[Document structure recognition data]
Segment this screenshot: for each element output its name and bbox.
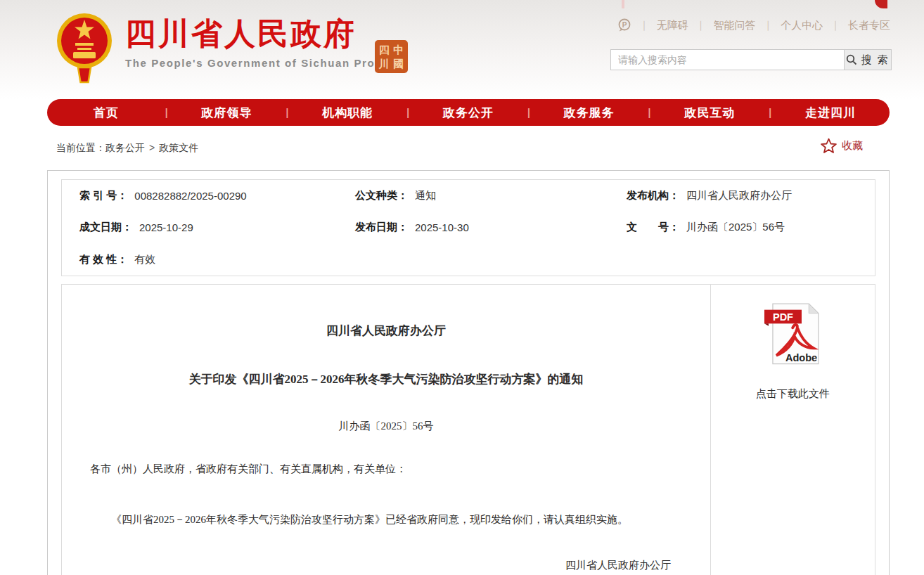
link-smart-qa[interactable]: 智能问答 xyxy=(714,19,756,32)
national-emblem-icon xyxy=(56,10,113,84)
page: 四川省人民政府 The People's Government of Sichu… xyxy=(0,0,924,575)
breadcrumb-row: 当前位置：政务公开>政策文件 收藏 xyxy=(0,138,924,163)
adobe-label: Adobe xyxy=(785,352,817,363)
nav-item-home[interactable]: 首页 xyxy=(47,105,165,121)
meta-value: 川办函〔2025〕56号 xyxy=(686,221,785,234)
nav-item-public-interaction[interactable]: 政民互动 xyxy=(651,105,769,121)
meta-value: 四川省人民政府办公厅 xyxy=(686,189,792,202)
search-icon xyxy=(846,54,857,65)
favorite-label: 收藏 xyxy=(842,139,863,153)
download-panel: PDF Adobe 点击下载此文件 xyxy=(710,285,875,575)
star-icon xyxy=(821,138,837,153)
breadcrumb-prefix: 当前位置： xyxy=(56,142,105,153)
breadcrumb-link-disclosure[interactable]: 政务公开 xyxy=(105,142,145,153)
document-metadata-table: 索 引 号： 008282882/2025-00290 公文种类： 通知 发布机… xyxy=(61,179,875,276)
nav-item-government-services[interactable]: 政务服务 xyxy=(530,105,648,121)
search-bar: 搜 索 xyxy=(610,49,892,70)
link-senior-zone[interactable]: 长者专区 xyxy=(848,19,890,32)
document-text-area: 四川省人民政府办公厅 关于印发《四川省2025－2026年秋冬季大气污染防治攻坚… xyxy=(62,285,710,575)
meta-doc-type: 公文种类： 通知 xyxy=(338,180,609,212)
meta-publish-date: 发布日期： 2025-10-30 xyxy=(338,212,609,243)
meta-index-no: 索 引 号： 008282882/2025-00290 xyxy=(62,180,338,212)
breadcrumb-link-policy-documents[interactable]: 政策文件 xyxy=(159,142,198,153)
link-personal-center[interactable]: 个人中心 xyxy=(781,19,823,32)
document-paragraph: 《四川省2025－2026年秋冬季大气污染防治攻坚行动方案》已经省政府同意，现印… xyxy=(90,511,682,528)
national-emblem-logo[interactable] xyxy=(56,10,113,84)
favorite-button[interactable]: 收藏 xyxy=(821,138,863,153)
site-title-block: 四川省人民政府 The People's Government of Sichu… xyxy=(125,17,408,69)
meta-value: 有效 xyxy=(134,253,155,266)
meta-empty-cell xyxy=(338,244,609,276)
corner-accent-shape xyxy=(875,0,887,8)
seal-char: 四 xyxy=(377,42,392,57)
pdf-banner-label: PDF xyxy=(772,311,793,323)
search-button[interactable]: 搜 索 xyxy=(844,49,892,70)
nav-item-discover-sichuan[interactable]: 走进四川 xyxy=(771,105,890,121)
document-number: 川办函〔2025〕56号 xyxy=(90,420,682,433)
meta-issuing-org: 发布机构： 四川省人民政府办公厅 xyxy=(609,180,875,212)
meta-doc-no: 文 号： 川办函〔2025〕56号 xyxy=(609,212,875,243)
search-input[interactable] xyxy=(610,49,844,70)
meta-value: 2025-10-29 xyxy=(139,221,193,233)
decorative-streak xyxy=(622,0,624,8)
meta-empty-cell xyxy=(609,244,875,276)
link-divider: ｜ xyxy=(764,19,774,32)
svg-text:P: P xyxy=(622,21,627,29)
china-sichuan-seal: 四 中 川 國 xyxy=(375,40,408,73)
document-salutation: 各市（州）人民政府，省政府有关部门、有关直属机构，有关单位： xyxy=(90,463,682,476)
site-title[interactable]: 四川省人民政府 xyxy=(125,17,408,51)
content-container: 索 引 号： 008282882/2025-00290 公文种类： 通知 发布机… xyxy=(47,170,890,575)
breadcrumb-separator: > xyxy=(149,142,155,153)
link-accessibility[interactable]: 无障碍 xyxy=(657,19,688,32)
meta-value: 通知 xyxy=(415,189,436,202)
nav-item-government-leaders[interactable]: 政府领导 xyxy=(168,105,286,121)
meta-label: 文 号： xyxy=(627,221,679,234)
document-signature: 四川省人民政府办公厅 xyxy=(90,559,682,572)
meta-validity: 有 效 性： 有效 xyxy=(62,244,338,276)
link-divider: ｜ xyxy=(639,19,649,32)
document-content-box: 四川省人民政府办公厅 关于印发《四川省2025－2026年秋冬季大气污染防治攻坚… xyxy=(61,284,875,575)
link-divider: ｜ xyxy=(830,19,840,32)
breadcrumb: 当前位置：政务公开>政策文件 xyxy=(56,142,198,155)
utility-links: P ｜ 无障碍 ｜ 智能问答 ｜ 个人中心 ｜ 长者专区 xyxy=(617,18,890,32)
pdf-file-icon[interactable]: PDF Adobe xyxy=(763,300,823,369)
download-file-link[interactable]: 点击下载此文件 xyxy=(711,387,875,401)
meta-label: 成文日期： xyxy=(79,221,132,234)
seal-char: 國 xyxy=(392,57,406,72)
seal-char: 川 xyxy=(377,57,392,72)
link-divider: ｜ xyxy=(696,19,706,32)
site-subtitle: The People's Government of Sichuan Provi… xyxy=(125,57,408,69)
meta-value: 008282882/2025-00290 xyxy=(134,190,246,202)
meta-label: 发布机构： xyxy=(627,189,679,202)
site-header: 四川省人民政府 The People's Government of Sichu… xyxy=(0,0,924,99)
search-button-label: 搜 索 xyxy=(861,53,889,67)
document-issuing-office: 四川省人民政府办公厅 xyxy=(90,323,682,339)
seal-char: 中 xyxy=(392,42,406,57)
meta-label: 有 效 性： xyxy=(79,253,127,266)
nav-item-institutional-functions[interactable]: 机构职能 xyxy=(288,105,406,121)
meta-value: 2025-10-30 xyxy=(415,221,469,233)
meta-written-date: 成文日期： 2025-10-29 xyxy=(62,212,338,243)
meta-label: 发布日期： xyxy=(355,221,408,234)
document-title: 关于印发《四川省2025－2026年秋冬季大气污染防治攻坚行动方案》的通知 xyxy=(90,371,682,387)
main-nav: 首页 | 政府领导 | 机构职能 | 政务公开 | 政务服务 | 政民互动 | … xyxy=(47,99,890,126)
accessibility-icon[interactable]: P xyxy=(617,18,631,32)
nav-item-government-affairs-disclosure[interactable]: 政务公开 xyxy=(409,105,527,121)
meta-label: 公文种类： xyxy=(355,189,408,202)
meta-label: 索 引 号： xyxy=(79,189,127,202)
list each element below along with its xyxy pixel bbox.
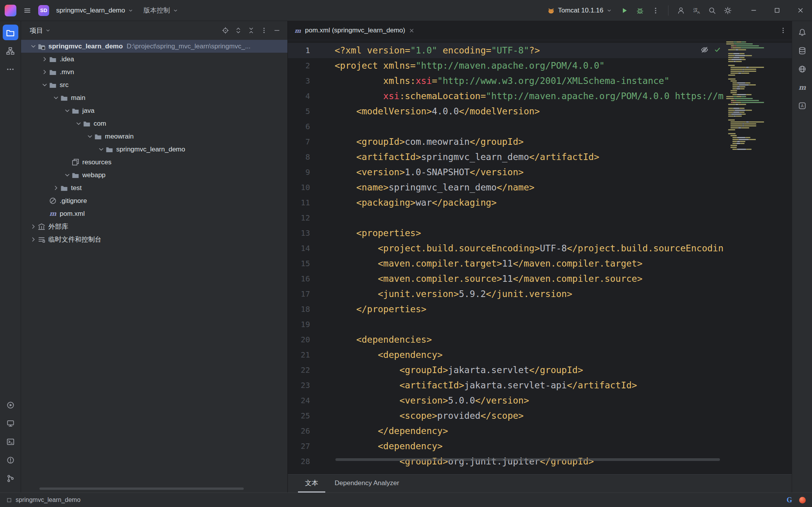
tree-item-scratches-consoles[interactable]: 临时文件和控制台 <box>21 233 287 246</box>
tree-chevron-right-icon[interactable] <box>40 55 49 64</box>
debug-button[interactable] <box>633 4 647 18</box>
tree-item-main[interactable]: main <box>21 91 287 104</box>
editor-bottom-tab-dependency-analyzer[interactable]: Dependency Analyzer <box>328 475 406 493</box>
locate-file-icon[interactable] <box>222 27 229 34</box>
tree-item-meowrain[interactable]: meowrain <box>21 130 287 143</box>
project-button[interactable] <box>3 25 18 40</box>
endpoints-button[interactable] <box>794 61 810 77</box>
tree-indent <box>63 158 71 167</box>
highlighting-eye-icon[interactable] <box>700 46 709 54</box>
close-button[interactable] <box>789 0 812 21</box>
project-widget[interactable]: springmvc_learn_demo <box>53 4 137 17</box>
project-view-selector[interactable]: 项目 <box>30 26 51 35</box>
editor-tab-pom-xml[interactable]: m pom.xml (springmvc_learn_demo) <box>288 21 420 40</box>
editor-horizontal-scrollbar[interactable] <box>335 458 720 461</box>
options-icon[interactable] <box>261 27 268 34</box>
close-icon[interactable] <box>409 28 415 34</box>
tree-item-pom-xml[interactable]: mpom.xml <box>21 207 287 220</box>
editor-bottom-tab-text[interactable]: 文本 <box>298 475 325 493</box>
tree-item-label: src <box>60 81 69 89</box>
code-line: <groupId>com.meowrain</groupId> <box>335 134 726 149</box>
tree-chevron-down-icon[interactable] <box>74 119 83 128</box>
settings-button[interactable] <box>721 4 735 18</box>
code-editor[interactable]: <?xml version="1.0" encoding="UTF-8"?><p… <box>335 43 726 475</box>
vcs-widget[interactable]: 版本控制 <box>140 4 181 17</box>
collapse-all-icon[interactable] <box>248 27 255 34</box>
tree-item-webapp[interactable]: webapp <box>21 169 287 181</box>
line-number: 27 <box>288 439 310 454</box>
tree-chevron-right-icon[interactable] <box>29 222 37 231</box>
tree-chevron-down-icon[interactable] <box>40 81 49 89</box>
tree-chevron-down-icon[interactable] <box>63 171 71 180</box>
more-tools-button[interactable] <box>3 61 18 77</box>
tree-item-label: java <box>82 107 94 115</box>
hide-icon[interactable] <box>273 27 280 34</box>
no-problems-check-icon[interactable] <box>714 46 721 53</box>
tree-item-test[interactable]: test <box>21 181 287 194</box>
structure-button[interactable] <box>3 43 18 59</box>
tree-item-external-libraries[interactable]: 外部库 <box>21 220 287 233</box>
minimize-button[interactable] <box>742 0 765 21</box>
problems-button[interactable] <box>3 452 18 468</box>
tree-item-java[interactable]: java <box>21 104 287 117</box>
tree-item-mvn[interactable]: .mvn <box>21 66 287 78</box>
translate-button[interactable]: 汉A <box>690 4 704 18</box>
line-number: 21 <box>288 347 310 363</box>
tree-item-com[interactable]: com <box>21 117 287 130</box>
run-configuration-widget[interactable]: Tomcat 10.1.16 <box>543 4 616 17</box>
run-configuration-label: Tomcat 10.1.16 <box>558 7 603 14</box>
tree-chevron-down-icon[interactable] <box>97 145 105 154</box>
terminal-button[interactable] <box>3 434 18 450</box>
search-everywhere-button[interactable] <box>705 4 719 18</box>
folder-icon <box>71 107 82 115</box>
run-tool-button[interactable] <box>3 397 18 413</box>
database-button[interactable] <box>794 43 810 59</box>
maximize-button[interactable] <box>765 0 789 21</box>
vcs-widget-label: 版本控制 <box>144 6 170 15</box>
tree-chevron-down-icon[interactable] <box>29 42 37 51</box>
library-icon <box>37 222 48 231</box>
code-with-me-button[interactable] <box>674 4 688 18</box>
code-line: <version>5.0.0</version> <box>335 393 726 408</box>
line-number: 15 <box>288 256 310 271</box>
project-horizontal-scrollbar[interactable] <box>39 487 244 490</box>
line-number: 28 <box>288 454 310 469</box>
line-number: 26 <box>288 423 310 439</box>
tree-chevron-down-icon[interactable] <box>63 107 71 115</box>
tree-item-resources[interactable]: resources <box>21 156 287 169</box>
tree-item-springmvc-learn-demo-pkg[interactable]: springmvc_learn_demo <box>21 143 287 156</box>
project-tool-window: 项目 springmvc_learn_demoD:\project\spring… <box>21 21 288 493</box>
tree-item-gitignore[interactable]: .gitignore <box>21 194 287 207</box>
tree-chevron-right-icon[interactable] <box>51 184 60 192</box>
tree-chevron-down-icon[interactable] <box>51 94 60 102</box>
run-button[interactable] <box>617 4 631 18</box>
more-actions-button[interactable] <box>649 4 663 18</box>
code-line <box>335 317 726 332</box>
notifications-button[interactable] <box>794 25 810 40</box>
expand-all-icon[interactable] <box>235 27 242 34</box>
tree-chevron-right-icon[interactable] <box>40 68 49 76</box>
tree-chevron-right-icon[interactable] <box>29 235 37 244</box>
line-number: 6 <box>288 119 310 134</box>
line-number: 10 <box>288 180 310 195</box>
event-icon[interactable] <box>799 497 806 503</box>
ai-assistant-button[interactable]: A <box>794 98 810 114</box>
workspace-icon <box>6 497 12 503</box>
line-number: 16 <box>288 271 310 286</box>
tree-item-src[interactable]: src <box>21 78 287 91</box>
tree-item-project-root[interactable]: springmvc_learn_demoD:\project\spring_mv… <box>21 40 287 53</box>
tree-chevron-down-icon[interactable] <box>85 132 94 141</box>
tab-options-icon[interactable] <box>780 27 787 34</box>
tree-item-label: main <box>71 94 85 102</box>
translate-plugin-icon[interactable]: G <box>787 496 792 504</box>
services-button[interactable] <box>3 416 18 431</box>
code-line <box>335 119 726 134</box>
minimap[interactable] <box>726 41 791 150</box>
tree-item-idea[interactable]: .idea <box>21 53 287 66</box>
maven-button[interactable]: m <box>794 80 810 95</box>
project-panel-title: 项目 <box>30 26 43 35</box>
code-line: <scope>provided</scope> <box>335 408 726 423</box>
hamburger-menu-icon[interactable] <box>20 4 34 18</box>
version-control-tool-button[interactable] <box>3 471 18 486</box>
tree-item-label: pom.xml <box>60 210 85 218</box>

**ASSIGNMENT**.
Line count for "政民互动": determine it from the data and answer with the number by itself.

**FINAL ANSWER**.
2